The discussion is intentionally informal. We skip strict formal derivations and focus on conceptual clarity. If you want full formal development, many excellent textbooks are available. Read one, get puzzled, then come back here.

Let us begin.

Characters

Alice

Age: 10

Personality: Curious, outspoken, never satisfied with vague answers.

Hobbies: Watching stars, reading storybooks, collecting pretty stones.

Likes: Strawberry milk, blue ribbons, mysterious stories.

Bob

Age: 12

Personality: Calm and a bit logical.
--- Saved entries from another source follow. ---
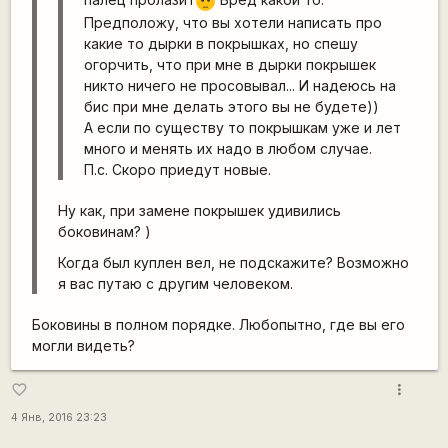
???
Предположу, что вы хотели написать про
какие то дырки в покрышках, но спешу
огорчить, что при мне в дырки покрышек
никто ничего не просовывал... И надеюсь на
бис при мне делать этого вы не будете))
А если по существу то покрышкам уже и лет
много и менять их надо в любом случае.
П.с. Скоро приедут новые.
Ну как, при замене покрышек удивились
боковинам? )
Когда был куплен вел, не подскажите? Возможно
я вас путаю с другим человеком.
Боковины в полном порядке. Любопытно, где вы его
могли видеть?
more_vert
favorite_border
4 Янв, 2016 23:23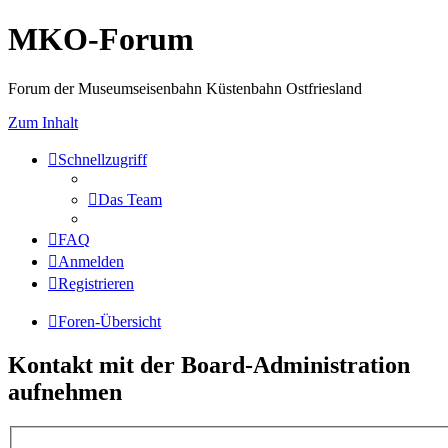
MKO-Forum
Forum der Museumseisenbahn Küstenbahn Ostfriesland
Zum Inhalt
Schnellzugriff
Das Team
FAQ
Anmelden
Registrieren
Foren-Übersicht
Kontakt mit der Board-Administration
aufnehmen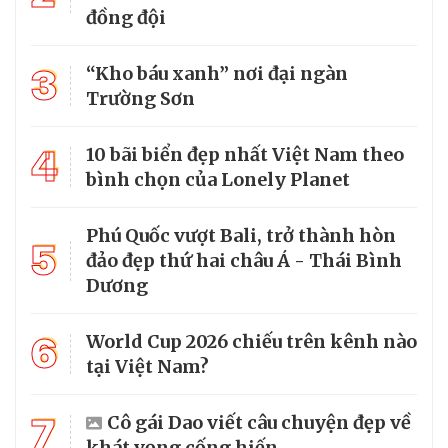
đồng đội
3
“Kho báu xanh” nơi đại ngàn
Trường Sơn
4
10 bãi biển đẹp nhất Việt Nam theo
bình chọn của Lonely Planet
Phú Quốc vượt Bali, trở thành hòn
5
đảo đẹp thứ hai châu Á - Thái Bình
Dương
6
World Cup 2026 chiếu trên kênh nào
tại Việt Nam?
7
Cô gái Dao viết câu chuyện đẹp về
khát vọng cống hiến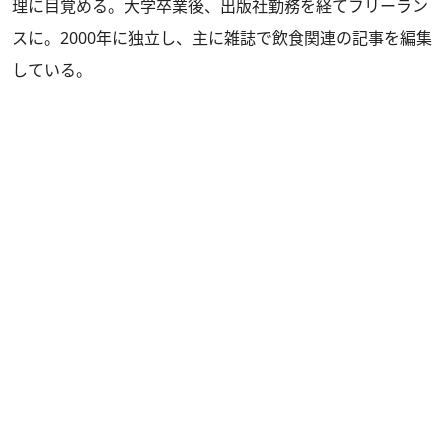
理に目覚める。大学卒業後、出版社勤務を経てフリーラン
スに。2000年に独立し、主に雑誌で飲食関連の記事を編集
している。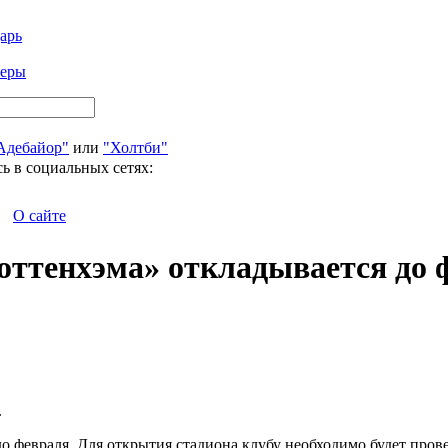
арь
феры
Адебайор"
или
"Холтби"
ь в социальных сетях:
О сайте
оттенхэма» откладывается до ф
.
 февраля. Для открытия стадиона клубу необходимо будет прове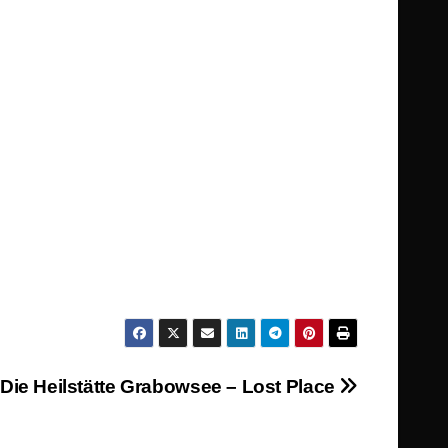
Die Heilstätte Grabowsee – Lost Place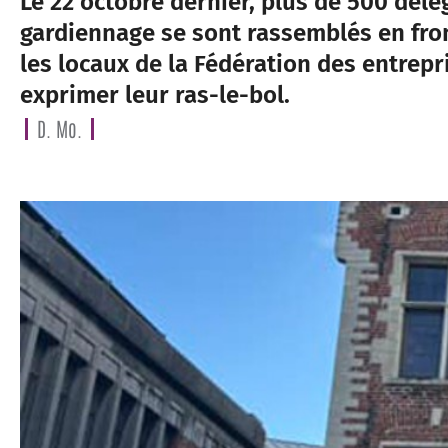
Le 22 octobre dernier, plus de 500 dél
gardiennage se sont rassemblés en fr
les locaux de la Fédération des entrepr
exprimer leur ras-le-bol.
D. Mo.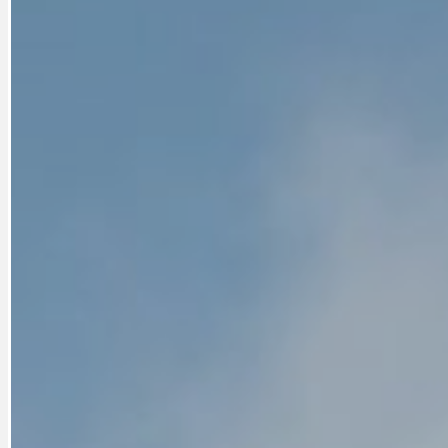
CYKLOVÝLETY
KRUHOVÝ OBJE
DATA A VÝROČÍ
KULTURNÍ MO
DEZINFORMACE
NÁDRAŽÍ PRAH
DOBRÉ ZPRÁVY
NÁZOR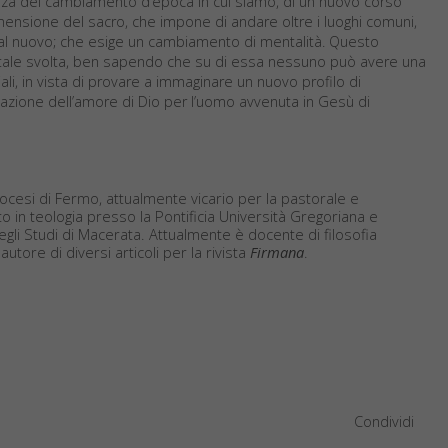
za del cambiamento d’epoca in cui siamo, di un nuovo corso
imensione del sacro, che impone di andare oltre i luoghi comuni,
onte al nuovo; che esige un cambiamento di mentalità. Questo
n tale svolta, ben sapendo che su di essa nessuno può avere una
li, in vista di provare a immaginare un nuovo profilo di
velazione dell’amore di Dio per l’uomo avvenuta in Gesù di
cesi di Fermo, attualmente vicario per la pastorale e
to in teologia presso la Pontificia Università Gregoriana e
 degli Studi di Macerata. Attualmente è docente di filosofia
autore di diversi articoli per la rivista
Firmana
.
Condividi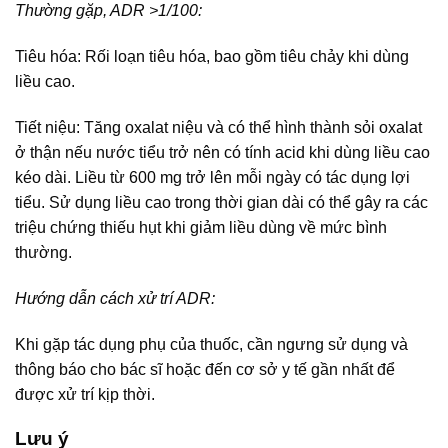
Thường gặp, ADR >1/100:
Tiêu hóa: Rối loạn tiêu hóa, bao gồm tiêu chảy khi dùng
liều cao.
Tiết niệu: Tăng oxalat niệu và có thể hình thành sỏi oxalat
ở thận nếu nước tiểu trở nên có tính acid khi dùng liều cao
kéo dài. Liều từ 600 mg trở lên mỗi ngày có tác dụng lợi
tiểu. Sử dụng liều cao trong thời gian dài có thể gây ra các
triệu chứng thiếu hụt khi giảm liều dùng về mức bình
thường.
Hướng dẫn cách xử trí ADR:
Khi gặp tác dụng phụ của thuốc, cần ngưng sử dụng và
thông báo cho bác sĩ hoặc đến cơ sở y tế gần nhất để
được xử trí kịp thời.
Lưu ý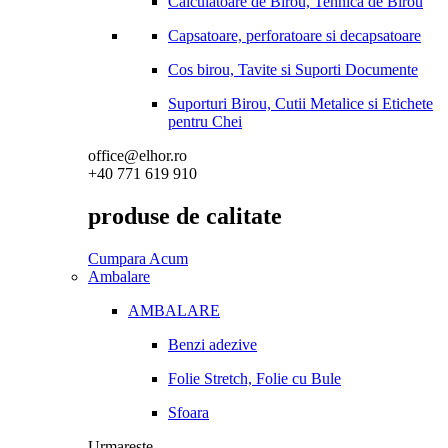
Calculatoare de Birou, Tehnica de Birou
Capsatoare, perforatoare si decapsatoare
Cos birou, Tavite si Suporti Documente
Suporturi Birou, Cutii Metalice si Etichete
pentru Chei
office@elhor.ro
+40 771 619 910
produse de calitate
Cumpara Acum
Ambalare
AMBALARE
Benzi adezive
Folie Stretch, Folie cu Bule
Sfoara
Urmareste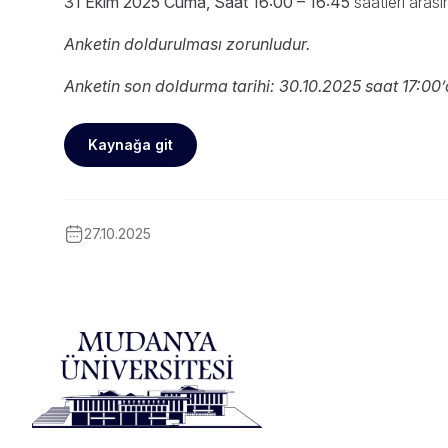
31 Ekim 2025 Cuma, Saat 16:00 – 16:45
saatleri arası
Anketin doldurulması zorunludur.
Anketin son doldurma tarihi: 30.10.2025 saat 17:00’d
Kaynağa git
27.10.2025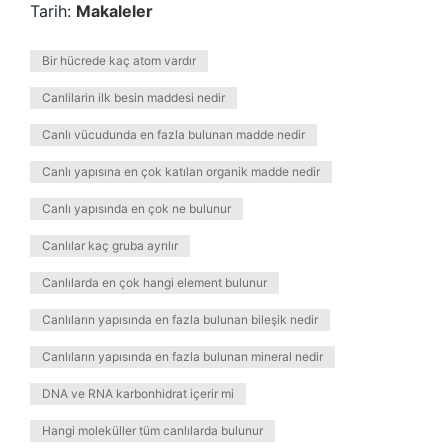
Tarih:
Makaleler
Bir hücrede kaç atom vardır
Canlilarin ilk besin maddesi nedir
Canlı vücudunda en fazla bulunan madde nedir
Canlı yapısına en çok katılan organik madde nedir
Canlı yapısında en çok ne bulunur
Canlılar kaç gruba ayrılır
Canlılarda en çok hangi element bulunur
Canlıların yapısında en fazla bulunan bileşik nedir
Canlıların yapısında en fazla bulunan mineral nedir
DNA ve RNA karbonhidrat içerir mi
Hangi moleküller tüm canlılarda bulunur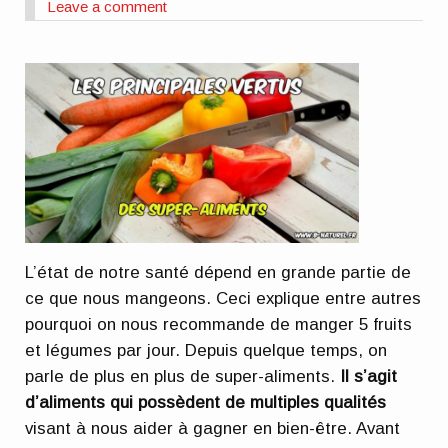
Leave a comment
L’état de notre santé dépend en grande partie de
ce que nous mangeons. Ceci explique entre autres
pourquoi on nous recommande de manger 5 fruits
et légumes par jour. Depuis quelque temps, on
parle de plus en plus de super-aliments.
Il s’agit
d’aliments qui possèdent de multiples qualités
visant à nous aider à gagner en bien-être. Avant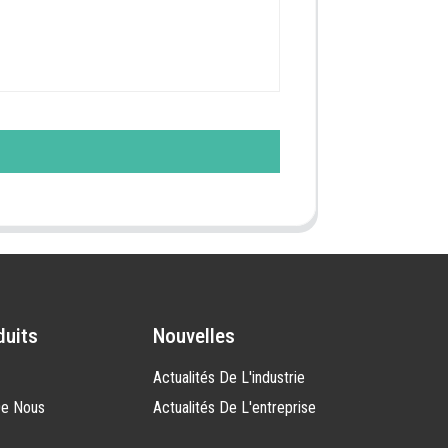
duits
Nouvelles
Actualités De L'industrie
De Nous
Actualités De L'entreprise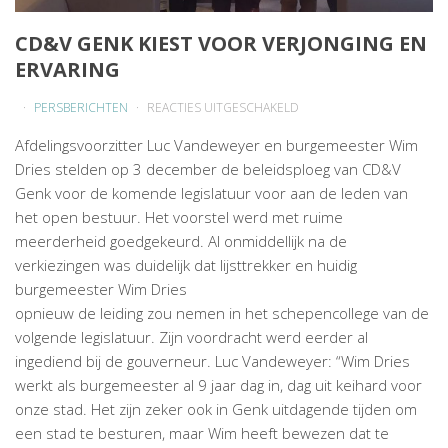
CD&V GENK KIEST VOOR VERJONGING EN
ERVARING
VOOR
PERSBERICHTEN
REACTIES UITGESCHAKELD
CD&V
Afdelingsvoorzitter Luc Vandeweyer en burgemeester Wim
GENK
Dries stelden op 3 december de beleidsploeg van CD&V
KIEST
Genk voor de komende legislatuur voor aan de leden van
VOOR
het open bestuur. Het voorstel werd met ruime
VERJONGING
meerderheid goedgekeurd. Al onmiddellijk na de
EN
verkiezingen was duidelijk dat lijsttrekker en huidig
ERVARING
burgemeester Wim Dries
opnieuw de leiding zou nemen in het schepencollege van de
volgende legislatuur. Zijn voordracht werd eerder al
ingediend bij de gouverneur. Luc Vandeweyer: “Wim Dries
werkt als burgemeester al 9 jaar dag in, dag uit keihard voor
onze stad. Het zijn zeker ook in Genk uitdagende tijden om
een stad te besturen, maar Wim heeft bewezen dat te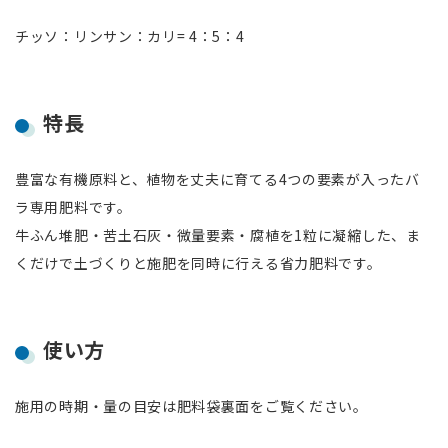
チッソ：リンサン：カリ= 4：5：4
特長
豊富な有機原料と、植物を丈夫に育てる4つの要素が入ったバ
ラ専用肥料です。
牛ふん堆肥・苦土石灰・微量要素・腐植を1粒に凝縮した、ま
くだけで土づくりと施肥を同時に行える省力肥料です。
使い方
施用の時期・量の目安は肥料袋裏面をご覧ください。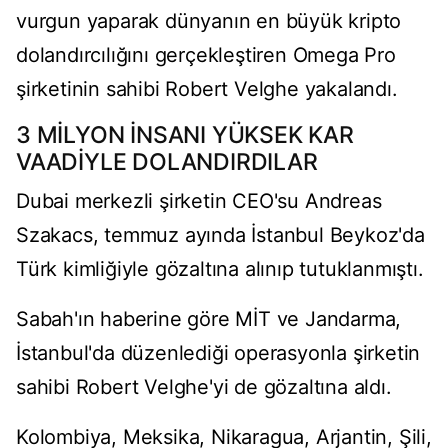
vurgun yaparak dünyanın en büyük kripto
dolandırcılığını gerçekleştiren Omega Pro
şirketinin sahibi Robert Velghe yakalandı.
3 MİLYON İNSANI YÜKSEK KAR
VAADİYLE DOLANDIRDILAR
Dubai merkezli şirketin CEO'su Andreas
Szakacs, temmuz ayında İstanbul Beykoz'da
Türk kimliğiyle gözaltına alınıp tutuklanmıştı.
Sabah'ın haberine göre MİT ve Jandarma,
İstanbul'da düzenlediği operasyonla şirketin
sahibi Robert Velghe'yi de gözaltına aldı.
Kolombiya, Meksika, Nikaragua, Arjantin, Şili,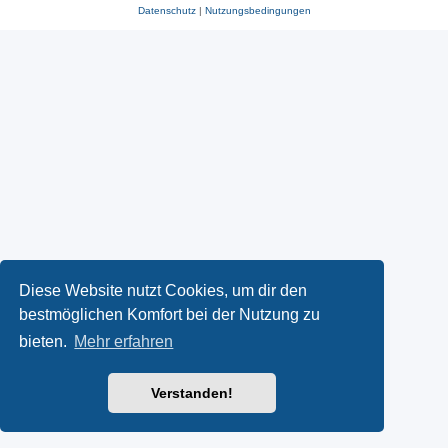
Datenschutz
|
Nutzungsbedingungen
Diese Website nutzt Cookies, um dir den
bestmöglichen Komfort bei der Nutzung zu
bieten.
Mehr erfahren
Verstanden!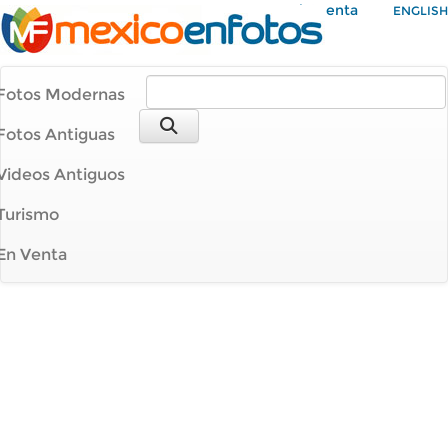
Mi Cuenta
ENGLISH
Fotos Modernas
Fotos Antiguas
Videos Antiguos
Turismo
En Venta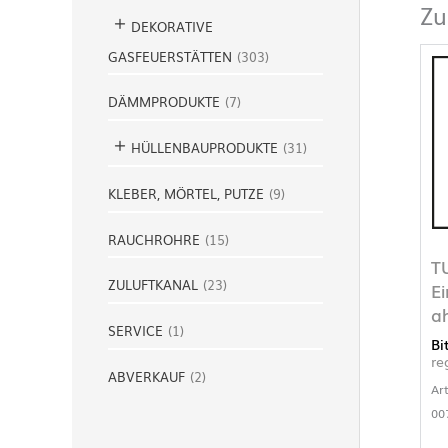
Zu
DEKORATIVE
GASFEUERSTÄTTEN
(
303
)
DÄMMPRODUKTE
(
7
)
HÜLLENBAUPRODUKTE
(
31
)
KLEBER, MÖRTEL, PUTZE
(
9
)
RAUCHROHRE
(
15
)
T
ZULUFTKANAL
(
23
)
E
a
SERVICE
(
1
)
Bi
re
ABVERKAUF
(
2
)
Ar
00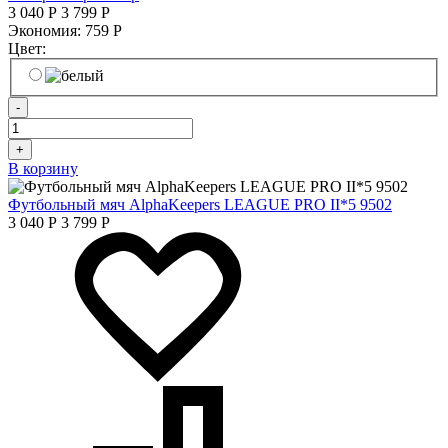
3 040
Р
3 799
Р
Экономия:
759
Р
Цвет:
-
+
В корзину
Футбольный мяч AlphaKeepers LEAGUE PRO II*5 9502
3 040
Р
3 799
Р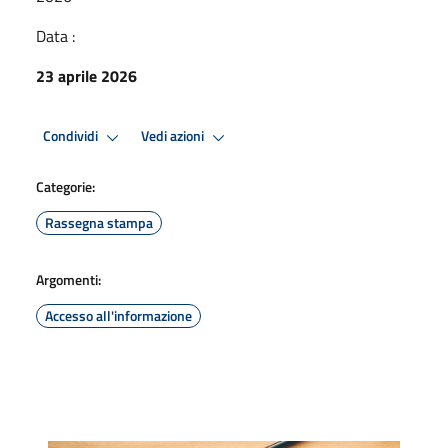
Data :
23 aprile 2026
Condividi
Vedi azioni
Categorie:
Rassegna stampa
Argomenti:
Accesso all'informazione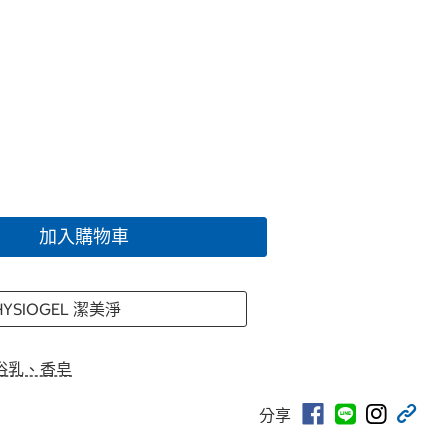
加入購物車
HYSIOGEL 潔美淨
浴乳、香皂
分享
Observes before concluding.

Hobbies: Crafting, maps, taking clocks apart and reassembling them.

Likes: Hamburgers, toolboxes, new notebooks.

Charlie

Age: 11

Personality: Relaxed but sharp. Good at seeing the big picture from a distance.

Hobbies: Naps, walks, watching cloud shapes.

Likes: Melon bread, wide scenery, binoculars.

Chapter 1: Special Relativity

The Principle of Invariant Light Speed

An inertial frame is a frame moving at constant velocity in a straight line. A rest frame means an inertial frame in which the observer is at rest.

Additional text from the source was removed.